** Source records follows **
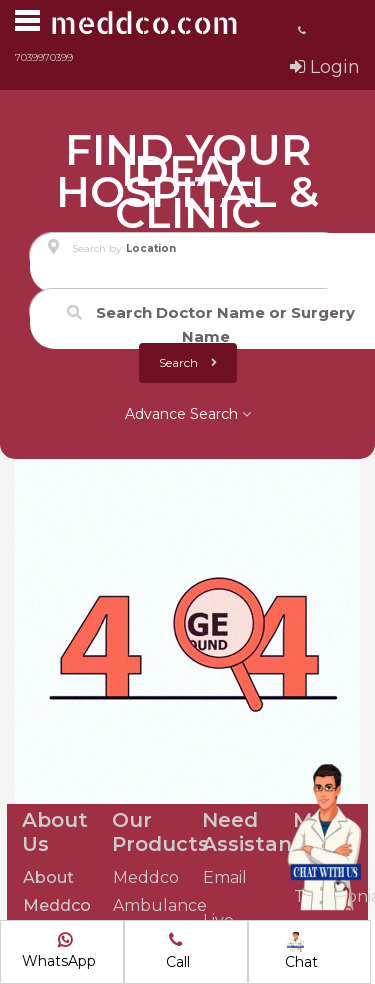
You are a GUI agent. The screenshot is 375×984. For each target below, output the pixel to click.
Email (225, 877)
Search (188, 362)
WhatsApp (59, 951)
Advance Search (188, 414)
** End of Source records **
**Brief**
Each record above needs to be retyped exactly, without any pictures.

**Output for this exercise**
You are a GUI agent. The screenshot is 375×984. For each target below, output the pixel to click.
Email (225, 877)
Search (188, 362)
WhatsApp (59, 951)
Advance Search (188, 414)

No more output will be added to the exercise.